The 2-player game has \(2880\) distinct initial setups: \(144\) card orderings times \(20\) harvest marker placements.
\(\text{socialOptimumValue} = 210\), achieved by pairing strategies that avoid contention.
A stable doubles small pasture capacity (\(2 \to 4\)) and large pasture capacity (\(4 \to 8\)).
The sum of all row sums is \(5595\). The average payoff per cell is \(5595 / 64 = 87\).
The theoretical maximum from combining Beer Parlor, Blacksmithing Parlor, and Hunting Parlor is \(30 + 10 + 20 = 60\) gold. This is a ceiling, not an achievable value, because the required input resources (grain, rubies, ore, boar) compete for action tempo.
A large pasture with two stables holds \(4 \times 4 = 16\) animals, the maximum single-space animal capacity.
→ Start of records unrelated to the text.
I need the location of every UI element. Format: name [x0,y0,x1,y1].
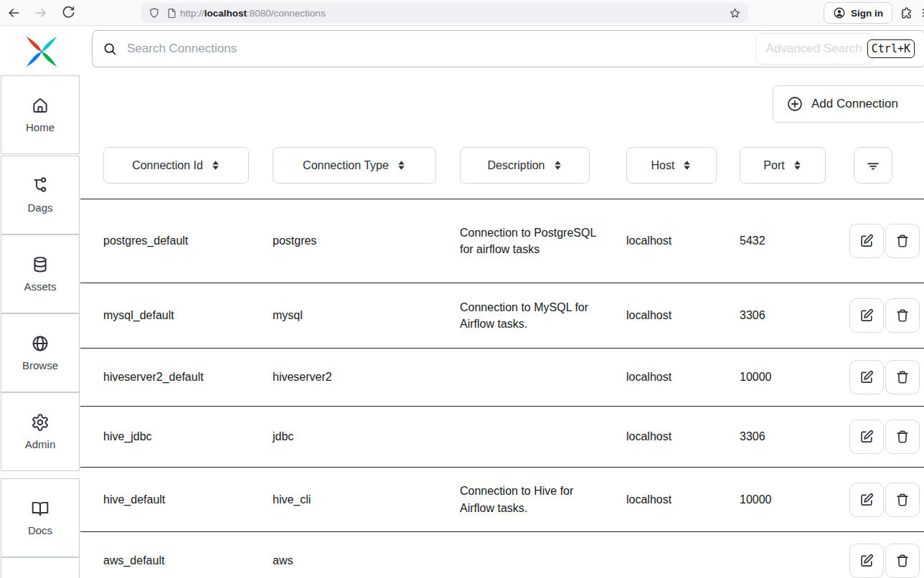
column-label: Description [487,159,544,172]
plus-circle-icon [786,95,803,113]
delete-connection-button[interactable] [885,420,920,454]
forward-icon[interactable] [30,2,52,24]
sort-header-description[interactable]: Description [460,147,590,184]
trash-icon [895,369,910,385]
row-actions [849,420,924,454]
edit-connection-button[interactable] [849,544,884,578]
cell-connection-type: hiveserver2 [273,369,460,385]
bookmark-star-icon[interactable] [725,2,744,24]
edit-icon [859,429,874,445]
cell-connection-id: aws_default [103,552,273,569]
filter-columns-button[interactable] [854,147,892,184]
cell-host: localhost [626,428,740,445]
search-input[interactable] [126,41,755,57]
edit-icon [859,369,874,385]
cell-connection-id: hiveserver2_default [103,369,273,385]
gear-icon [31,413,50,432]
sort-header-port[interactable]: Port [740,147,826,184]
back-icon[interactable] [3,2,24,24]
sidebar-item-docs[interactable]: Docs [1,478,80,557]
cell-connection-type: mysql [273,307,460,323]
reload-icon[interactable] [57,2,79,24]
row-actions [849,483,924,517]
row-actions [849,224,924,258]
row-actions [849,298,924,333]
cell-port: 3306 [740,307,849,323]
advanced-search-button[interactable]: Advanced Search [755,33,873,65]
sort-icon [553,160,562,171]
search-bar: Advanced Search Ctrl+K [92,30,924,67]
column-label: Connection Type [303,159,389,172]
url-bar[interactable]: http://localhost:8080/connections [141,3,748,23]
trash-icon [895,233,910,249]
edit-connection-button[interactable] [849,298,884,333]
cell-host: localhost [626,307,740,323]
sort-icon [211,160,220,171]
add-connection-button[interactable]: Add Connection [773,85,924,123]
sidebar-item-partial[interactable] [1,557,80,578]
edit-connection-button[interactable] [849,360,884,394]
cell-connection-id: hive_default [103,491,273,508]
cell-connection-id: mysql_default [103,307,273,323]
sidebar-item-browse[interactable]: Browse [1,313,80,392]
edit-connection-button[interactable] [849,483,884,517]
sidebar-item-label: Home [26,121,55,133]
sort-icon [793,160,802,171]
table-row: hive_default hive_cli Connection to Hive… [80,468,924,532]
trash-icon [895,308,910,323]
row-actions [849,544,924,578]
menu-icon[interactable] [917,2,924,24]
sidebar-item-assets[interactable]: Assets [1,234,80,313]
sidebar: Home Dags Assets Browse Admin Docs [0,26,80,578]
book-icon [31,499,50,518]
edit-icon [859,553,874,569]
extensions-puzzle-icon[interactable] [895,2,917,24]
search-icon [103,42,118,57]
delete-connection-button[interactable] [885,544,920,578]
main-content: Advanced Search Ctrl+K Add Connection Co… [80,26,924,578]
dag-branch-icon [31,176,50,195]
cell-port: 3306 [740,428,849,445]
add-connection-label: Add Connection [811,97,898,111]
sidebar-item-label: Docs [28,524,52,536]
table-row: postgres_default postgres Connection to … [80,199,924,283]
delete-connection-button[interactable] [885,483,920,517]
delete-connection-button[interactable] [885,360,920,394]
row-actions [849,360,924,394]
sign-in-label: Sign in [851,8,883,19]
cell-description: Connection to Hive for Airflow tasks. [460,483,602,516]
trash-icon [895,429,910,445]
delete-connection-button[interactable] [885,224,920,258]
sidebar-item-label: Admin [25,438,56,450]
sort-header-connection-type[interactable]: Connection Type [273,147,436,184]
filter-icon [865,158,881,174]
shield-icon[interactable] [146,2,163,24]
column-label: Host [651,159,675,172]
edit-icon [859,492,874,508]
sort-header-connection-id[interactable]: Connection Id [103,147,249,184]
edit-connection-button[interactable] [849,224,884,258]
cell-description: Connection to PostgreSQL for airflow tas… [460,224,602,257]
cell-host: localhost [626,491,740,508]
sidebar-item-dags[interactable]: Dags [1,156,80,234]
edit-connection-button[interactable] [849,420,884,454]
cell-connection-id: hive_jdbc [103,428,273,445]
cell-connection-id: postgres_default [103,232,273,249]
sidebar-item-label: Browse [22,359,58,371]
sign-in-button[interactable]: Sign in [824,2,892,24]
delete-connection-button[interactable] [885,298,920,333]
trash-icon [895,492,910,508]
page-icon[interactable] [163,2,180,24]
sidebar-item-label: Assets [24,280,56,293]
column-label: Port [763,159,784,172]
sidebar-item-home[interactable]: Home [1,75,80,154]
cell-port: 5432 [740,232,849,249]
cell-connection-type: postgres [273,232,460,249]
sort-header-host[interactable]: Host [626,147,717,184]
home-icon [31,96,50,115]
airflow-logo-icon [23,33,60,70]
sidebar-item-admin[interactable]: Admin [1,392,80,471]
cell-connection-type: jdbc [273,428,460,445]
sort-icon [397,160,406,171]
cell-port: 10000 [740,491,849,508]
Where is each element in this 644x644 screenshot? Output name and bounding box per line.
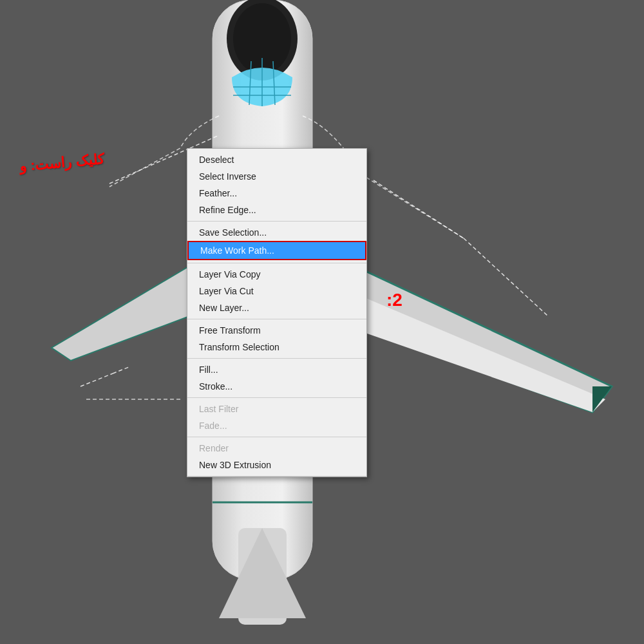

Both players face a food deficit at the first harvest: \(\text{feedingCost}(2,0) - \text{startingFoodP1} = 3\) and \(\text{feedingCost}(2,0) - \text{startingFoodP2} = 2\). This structural constraint forces every viable strategy to solve the food problem within its first \(3\) actions.
Weapon Storage gives \(+3\) per armed dwarf: theoretical max is \(15\) (all \(5\) dwarfs armed). Realistically, \(3\) armed dwarfs yield \(9\).
The Writing Chamber prevents up to \(7\) gold points of negative scoring, regardless of how many penalties exist. \(\text{writingChamberReduction}(24) = 7\), \(\text{writingChamberReduction}(57) = 7\), \(\text{writingChamberReduction}(8) = 7\).